Opinion

Will Hillary Clinton admit that welfare reform was a failure?

Because if she becomes president, chances are good congressional Republicans will want to do it all over again

The Clintons are finding it very hard to live down their history of cynical triangulation.

For one thing, Hillary Clinton is facing sharp questions over her stance toward gay marriage during her husband's presidency. She now supports gay marriage, but back in the 1996, her husband President Bill Clinton signed the Defense of Marriage Act, which allowed states to refuse to recognize gay marriage performed in another state.

Today the Clintons argue that DOMA was a tactical retreat intended to head off a constitutional amendment banning gay marriage altogether, while public opinion trundled along toward equality. But an extensive investigation of Clinton White House documents from BuzzFeed News' Chris Geidner finds no contemporaneous evidence for this.

This is an illustrative story. As Matt Yglesias writes, it seems to confirm liberal fears that the Clintons, instead of being savvy, realistic liberal brawlers, are actually just sellouts: "The historical record seems to show transactional politicians who made a cynical calculus that they had a lot to lose and nothing to gain from opposing DOMA."

And it's not just gay marriage that seems to indict Bill and Hillary for that particularly Clintonian brand of cynicism. Consider welfare reform, which provides another case of triangulating sellout-ery, and one that has turned out much, much worse than gay marriage (which, after all, is now the law of the land and enjoys popular support from a big majority of Americans).

The same year as DOMA, President Clinton signed welfare reform into law, abolishing the Aid to Families with Dependent Children (AFDC) program — which provided a small cash grant to low-income families with children — and replacing it with the vastly inferior Temporary Assistance for Needy Families (TANF).

The new policy had a number of enormous problems. First, TANF was not indexed to inflation, so its size is nibbled away every year. Second, TANF block-granted money to the states. This was supposedly to allow for lots of experimentation so that best practices could flourish, but as was obvious at the time, conservative states would "experiment" by cannibalizing the program. Third, it has no anti-cyclical mechanism — meaning it does not compensate for economic downturns, when there are more people out of work and needing help.

The problems were masked for awhile during the red-hot economy of the mid to late 1990s, but after that, welfare reform failed utterly. Even after the worst economic crisis in 80 years, TANF has basically ceased to exist in much of the country.

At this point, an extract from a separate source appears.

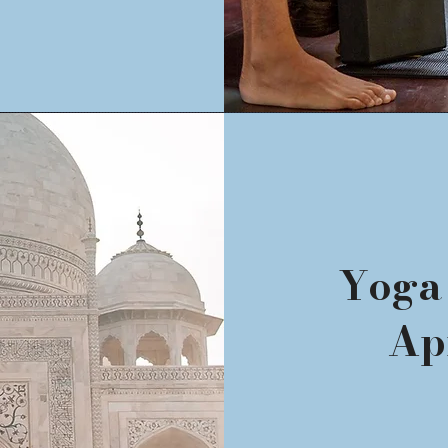
Yoga 
Ap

Eligibility requirements have gotten so onerous, and benefit levels so miserly, that many poor people haven't even heard of the program, or think it was abolished.

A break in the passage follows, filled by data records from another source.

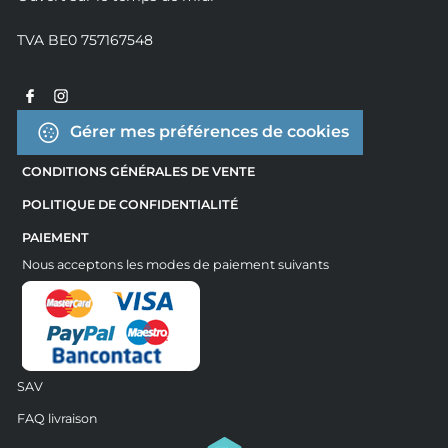
TVA BE0 757167548
Gérer mes préférences de cookies
CONDITIONS GÉNÉRALES DE VENTE
POLITIQUE DE CONFIDENTIALITÉ
PAIEMENT
Nous acceptons les modes de paiement suivants
SAV
FAQ livraison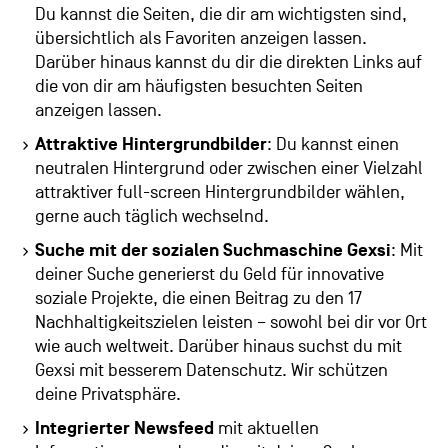
Du kannst die Seiten, die dir am wichtigsten sind,
übersichtlich als Favoriten anzeigen lassen.
Darüber hinaus kannst du dir die direkten Links auf
die von dir am häufigsten besuchten Seiten
anzeigen lassen.
Attraktive Hintergrundbilder
: Du kannst einen
neutralen Hintergrund oder zwischen einer Vielzahl
attraktiver full-screen Hintergrundbilder wählen,
gerne auch täglich wechselnd.
Suche mit der sozialen Suchmaschine Gexsi
: Mit
deiner Suche generierst du Geld für innovative
soziale Projekte, die einen Beitrag zu den 17
Nachhaltigkeitszielen leisten – sowohl bei dir vor Ort
wie auch weltweit. Darüber hinaus suchst du mit
Gexsi mit besserem Datenschutz. Wir schützen
deine Privatsphäre.
Integrierter Newsfeed
mit aktuellen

AFDC did have some flaws, no doubt. But it was a modest program that put money into the hands of people who needed it: the very poor, most of them children. In the 15 years after TANF passed, the fraction of Americans living in extreme poverty increased 150 percent. (We should also note that it was argued for on explicitly racist grounds.)

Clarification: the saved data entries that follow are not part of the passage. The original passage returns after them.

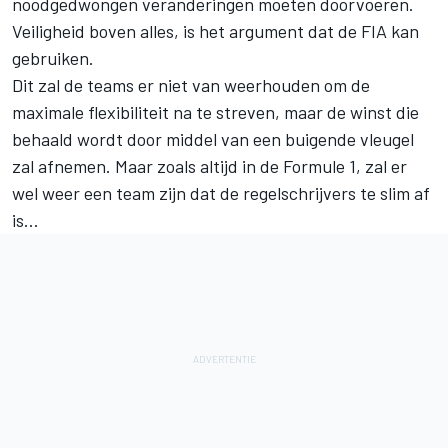
noodgedwongen veranderingen moeten doorvoeren.
Veiligheid boven alles, is het argument dat de FIA kan
gebruiken.
Dit zal de teams er niet van weerhouden om de
maximale flexibiliteit na te streven, maar de winst die
behaald wordt door middel van een buigende vleugel
zal afnemen. Maar zoals altijd in de Formule 1, zal er
wel weer een team zijn dat de regelschrijvers te slim af
is…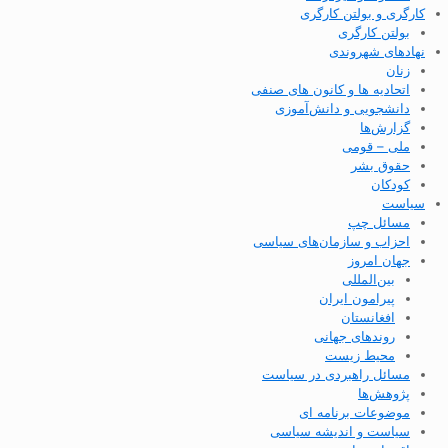
کارگری و بولتن کارگری
بولتن کارگری
نهادهای شهروندی
زنان
اتحادیه ها و کانون های صنفی
دانشجویی و دانش‌آموزی
گزارش‌ها
ملی – قومی
حقوق بشر
کودکان
سیاست
مسائل چپ
احزاب و سازمان‌های سیاسی
جهان امروز
بین‌المللی
پیرامون ایران
افغانستان
روندهای جهانی
محیط زیست
مسائل راهبردی در سیاست
پژوهش‌ها
موضوعات برنامه ای
سیاست و اندیشه سیاسی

Welfare reform is not just something for browbeating Hillary Clinton. It's a directly relevant issue for millions of the most hard-up Americans. Furthermore, the political context Clinton will face if she is elected president is likely to be almost identical to that of her husband in 1996: a Republican Congress, eager to slash government spending to make budget headroom for tax cuts for the rich. Only this one will be far more conservative than 20 years ago.

And as David Brooks writes, GOP presidential candidate Marco Rubio wants to block-grant basically the entire welfare state. The grotesque failure of TANF might as well be proof of concept for the right — kicking the very poor is basically what they got in the game for.

Clinton really ought to address this issue. If TANF is so great, as she has long maintained, why does it help almost no poor people at a time of historic economic weakness? Is a 150 percent increase in the proportion of people living on two bucks a day an acceptable policy outcome for her? If Republicans want to block-grant Medicare, or privatize Social Security (to name another rumored '90s Clinton initiative), how would she react? Poor Americans deserve an answer.